Big problem: seems like every program I start causes the Office 2000 installer to launch. It trundles a bit, then falls over. Each time, the event log gets a few more of these:

Event Type: Warning
Event Source: MsiInstaller
Event Category: None
Event ID: 1004
Date: 8/3/2002
Time: 3:33:10 PM
User: N/A
Computer: NESSUS
Description:
Detection of product '{00000409-78E1-11D2-B60F-006097C998E7}',
feature 'OfficeUserData', component
'{C9AF9050-C8BE-11D1-9C67-0000F81F1B38}' failed.  The resource
'HKEY_CURRENT_USER\Software\Microsoft\Office\9.0\Common\UserData'
does not exist.

Knowledge Base article Q298385 tries to blame this on me: seems I installed & ran a non-Microsoft program before running any of the Office programs I installed.


Made myself an Administrator long enough for the Office installer to create the registry keys that were missing; all is well. (Good thing, too: the next step would have been to completely remove & reinstall Office, which would have been a pain and a half.)

(Funny how most problems with Microsoft's products can be fixed by the judicious granting of Administrator privileges. It makes me wonder whether the people who write their installers really understand the Windows NT/2000/XP security model. Probably not.)

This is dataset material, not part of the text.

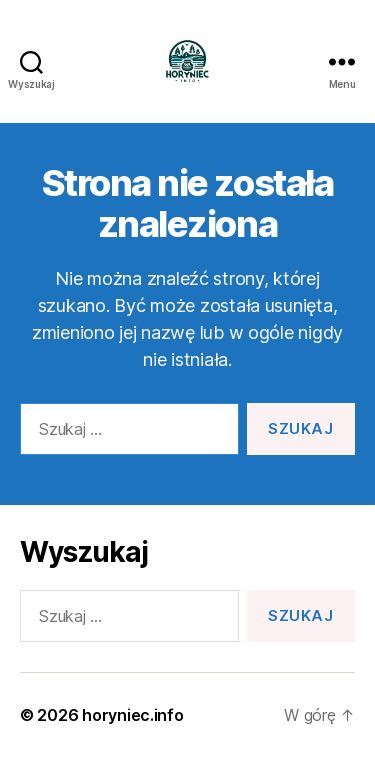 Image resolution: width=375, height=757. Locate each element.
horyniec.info (133, 715)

Jake's vocabulary is increasing: he says Daddy sometimes, he's obsessed with bubbles, and just tonight he was heard to say baby. Clever lad, is our Jacob.

02

|

Two months ago, I received a complimentary copy of Stephen Wolfram's book, A New Kind of Science [Copyright © 2002 Stephen Wolfram, LLC], as a reward for seventeen months of shepherding along the somewhat fragile process that turns the FrameMaker source document into printer-ready Adobe Acrobat files. I've been reading it in my spare time.

And in my reading, I have come to realize that a new kind of grammar is possible. And indeed, I have discovered that this new kind of grammar is being used in Stephen's book. For while common intuition is to avoid beginning each sentence with a conjunction, or with phrases such as “For while...”, in this new kind of grammar I have discovered it is commonplace. And one might in time come to believe that this practice, coupled with the frequent use of appositives contributing very little to the sentence containing them, is mandatory.

[He'll probably fire me for this.]


The computer is again operational (more or less), following installation of a 60GB hard disk (the 20GB disk is still present, and will be hosting the Linux setup, one of these days). The total downtime was approximately 100 hours.

There are still problems, but I am dealing with them as I can.

01

|

I have read that:

...the end is reasonably nigh for Iran's long nightmare of theocratic fascism.

I have also read that:

[The de facto ruler of Saudi Arabia] Prince Abdullah could face a palace coup from elements within the royal family sympathetic to al-Qaeda.

I suppose both could happen, but it seems unlikely.